Cloud computing is disrupting IT spending to an extent not seen since the early days of the digital age, according to Gartner, which predicts more than US$1 trillion in IT spending will be directly or indirectly affected by the shift to cloud between now and 2020. Furthermore, the public cloud services market in the mature Asia Pacific region, which includes Australia, New Zealand, Singapore, and South Korea, will rise to $12.4 billion by 2019, according to Gartner.
Organisations are attracted to cloud for its many benefits, such as the ability to pay only for the resources the organisation uses, when it uses them. This lets businesses scale their computing and storage resources up and down according to actual requirements, rather than having to pay for excess resources upfront in anticipation of future needs.
The pay-as-you-go model also lets businesses transfer many IT expenses into operating expenditure as opposed to capital expenditure. It also reduces other costs such as the need to maintain hardware and infrastructure on-premises, and dedicate office space to the on-site data centre.
Businesses are looking to achieve ever-greater levels of productivity and profitability. The cloud fits this bill, supporting growth and adding flexibility while reducing costs.
However, as cloud offerings continue to grow and become more attractive in coming years, so will their associated risks. Businesses should include in their project and migration projects the time and effort to understand and plan for several key factors before moving sensitive systems, data, or applications to the cloud.
There are three key factors for businesses to consider when developing a cloud transition strategy:
The cloud typically consists of one of three major architectures: Software-as-a-Service (SaaS); Platform-as-a-Service (PaaS); and Infrastructure-as-a-Service (IaaS). Security and regulatory compliance procedures are directly tied to the model chosen.

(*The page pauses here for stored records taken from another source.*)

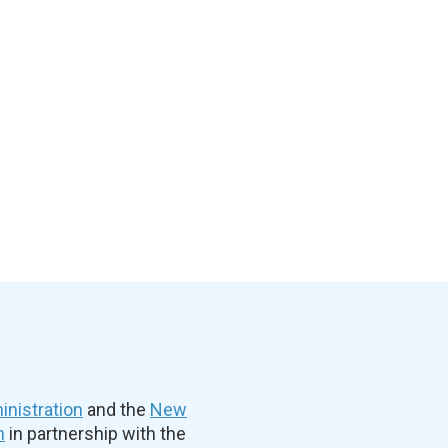
nistration
and the
New
n
in partnership with the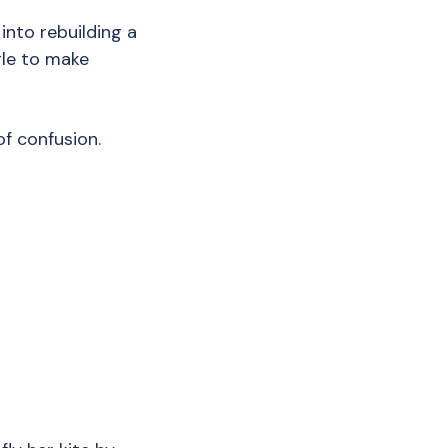
nto rebuilding a
gle to make
of confusion.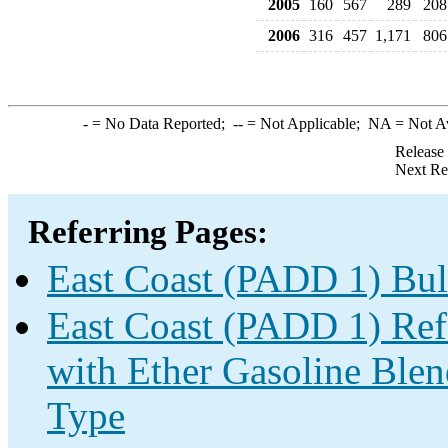
2005
160
567
289
208
2006
316
457
1,171
806
-
= No Data Reported;
--
= Not Applicable;
NA
= Not A
Release
Next Re
Referring Pages:
East Coast (PADD 1) Bul
East Coast (PADD 1) Re
with Ether Gasoline Ble
Type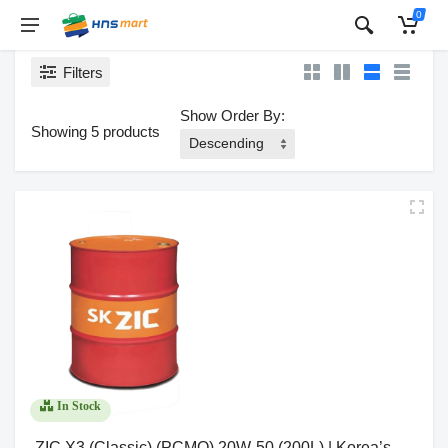
0
Filters
Show Order By:
Showing 5 products
In Stock
ZIC X3 (Classic) (PCMO) 20W-50 (200L) | Korea’s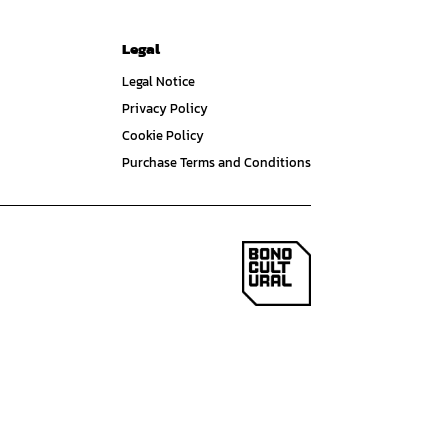
Legal
Legal Notice
Privacy Policy
Cookie Policy
Purchase Terms and Conditions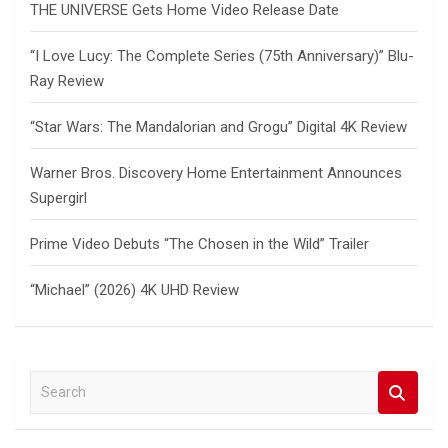
THE UNIVERSE Gets Home Video Release Date
“I Love Lucy: The Complete Series (75th Anniversary)” Blu-
Ray Review
“Star Wars: The Mandalorian and Grogu” Digital 4K Review
Warner Bros. Discovery Home Entertainment Announces
Supergirl
Prime Video Debuts “The Chosen in the Wild” Trailer
“Michael” (2026) 4K UHD Review
S
e
a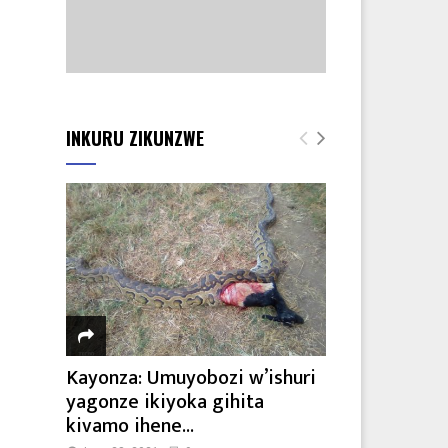
7
INKURU ZIKUNZWE
Kayonza: Umuyobozi w’ishuri
yagonze ikiyoka gihita
kivamo ihene...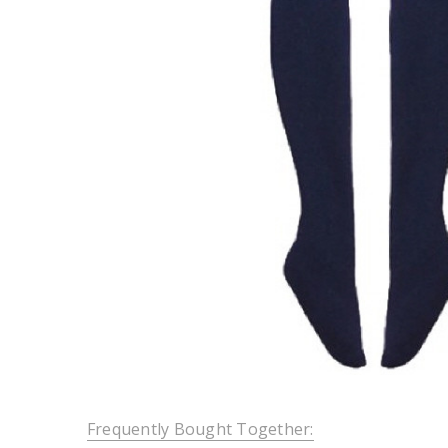
Frequently Bought Together:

• SaaS: The most common example of the cloud, when using this platform a company simply leverages an application completely controlled by an external provider. Examples include webmail and social media. However, when using SaaS solutions, a company has little opportunity to conduct a security review, with risks predominately managed through the contract. Particular areas to closely evaluate include availability, ownership of liability, and the processes and responsibilities of the cloud provider during a data breach.
• PaaS: This cloud solution typically involves the movement of an application to a cloud vendor, with this third-party provider then providing the business with the required virtualised server and connectivity needed to operate the application. Vendor risk is still managed through contracts however, the company needs to keep in mind they are still responsible for maintaining the application.
• IaaS: This solution takes existing physical or virtual servers and transitions them into a cloud environment. The vendor’s main responsibility when using an IaaS solution is to manage the connectivity and security of the fundamental infrastructure, with the organisation maintaining responsibility for securing applications and operating systems.
There are three types of cloud solutions available for organisations to implement: public cloud; community cloud; and private cloud.
• Public cloud: Public cloud encompass platforms including Gmail and Dropbox. When using this solution, all customers are in the basic environment and generally have basic security controls.
• Community cloud: Designed to meet a specific industry’s security and regulatory demands, examples of community cloud solutions are designed to meet the standards and requirements set by the Australian Signals Directorate. With more specialised security requirements, community cloud options tend to be more costly than public cloud.
• Private cloud: Organisations with extensive internal information technology capabilities can choose to deploy a private cloud solution within their internal environment. This solution delivers complete control over security details and compliance demands, but carries the most expense.
Representing the most significant risk, zombie systems result when an original application or underlying operating system is not maintained. Once an organisation transitions a system, application, or business process to the cloud, it is often assumed that the original assets will deactivate rather quickly. However, studies show that the sun-setting process takes an average of two to three years.
This delay typically occurs due to linkages to the original system that cannot be broken without interrupting critical business processes. Also, often as soon as cloud migration occurs, the attention of IT teams is diverted from original systems to the new cloud solutions. However, those legacy systems still exist and can contain sensitive data. As these systems do not necessarily receive the same security maintenance and updates, they can be highly vulnerable and present significant risks to the company.
To guard against zombie systems creating potential exposures in the IT environment, the business’ cloud migration strategy should include full maintenance and tracking of these systems until they are officially removed from the network.
As cloud solutions become more readily available for small- to medium-sized businesses, Australia can expect to see a continued increase in businesses moving to the cloud or adopting a cloud-first strategy. While this approach delivers significant, measurable benefits, businesses must plan strategically to ensure they get the maximum value from cloud while minimising the risks. It’s essential to fully understand all of the cloud options available and choose the option that best aligns with the business’ regulatory demands and risk appetite.
The bottom line is that organisations should evaluate their potential cloud architectures and models to develop a cloud roadmap that will let them reduce their technology vulnerabilities while creating a competitive advantage.